I am afraid there is some evidence to justify the criticism of his book which accuses Julius of looking around Galway and the Claddagh with rose-coloured glasses. He certainly exaggerates the Spanish Arch, describing it as being a ‘proud Gothic archway with defiant battlements.’ As he wanders through the fish market he is enchanted by the young women. ‘The market in front of it was full of women in blue capes squatting behind barrels and selling lobsters, while girls in red petticoats walked in between. The younger ones with their mantillas draped around their heads often looked charming. Their faces sometimes had the sweetest expression of passion, and their mouths were full-lipped and voluptuous. The old fisherwomen, on the other hand, who sat beside the barrels and smoked tobacco through short clay pipes, had something witch-like and uncanny about them.’ More realistically he notes that the Claddagh men go out to sea to fish, and when they come back from the sea after their fishing, they loaf about as the lazzaroni of the west on the other side of the harbour. ‘They do not bother themselves with the selling, these cottage aristocrats. The Claddagh and the coastal waters are their world; beyond that there exists nothing for them.’

Embers of love

Julius was equally delighted by the Claddagh. Whether he was told about courting rituals for a laugh (what an obvious target for a rouse that an interested foreigner in the mid 19th century must have been! ), he records the following as the method used by a Claddagh lad to express his intentions to a girl. Apparently making sure that the coast is clear and that the girl is alone in the cottage, he comes in. Without speaking a word, he flicks the smouldering remains of the fire at her. She brushes them off her clothes. If, however, she rejects the suitor, she stand motionless, does not move to protect herself, and the poor lad turns and leaves her alone.

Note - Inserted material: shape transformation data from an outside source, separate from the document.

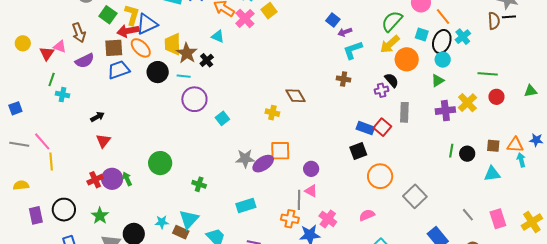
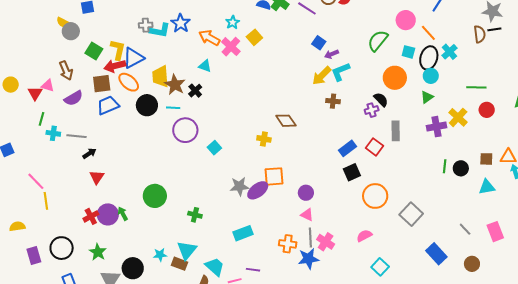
yellow arrow: (390, 44) -> (322, 76), moved
blue rectangle: (365, 128) -> (348, 148), moved, turned -54
gray line: (19, 144) -> (76, 136), moved
gray line: (299, 200) -> (310, 238), moved

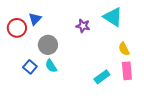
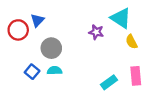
purple star: (83, 26) -> (96, 32), moved
yellow semicircle: (124, 49) -> (131, 42), moved
cyan semicircle: (51, 66) -> (55, 71), turned 120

‘But if she wants to respond positively, she throws some embers back at the loving enemy. Only then do the verbal negotiations begin. The suitor finally goes to her father and asks: Do you want to give me your daughter?” The father is supposed to reply: “ May I be stabbed and drowned if I marry my daughter before she marries herself!”

And that is it. The ceremony is complete, and the lovers are intended for each other. I am not sure what a girl would do today if a young man came into her house and threw hot ashes at her, but Julius observes: ‘The guiding principle, as with all reminders of nature - bound peoples of the Occident, is that it falls to the girl herself to decide on what her heart wants and what her future holds.’

Next week: How some German travellers saw Daniel O’Connell

NOTES: * Rodenberg was a particularly sympathetic German visitor. Indeed too much so according to this review in The British The New Monthly Magazine: ‘ In reading this book we often laid it down in amazement, and thought we could not be in Ireland with him, so idyllic were the pictures he drew.’ This is an Ireland, the reviewer wrote, ‘ seen through a poet’s rose-coloured glasses, sans dirt, sans pigs, sans rain, sans everything which offend the least fastidious man.’

** I am taking this from Eoin Bourke’s entertaining and scholarly Poor Green Ireland - German Travel Writers’ Narratives on Ireland from before the 1798 Rising to after the Great Famine, recently published by Peter Lang, Switzerland.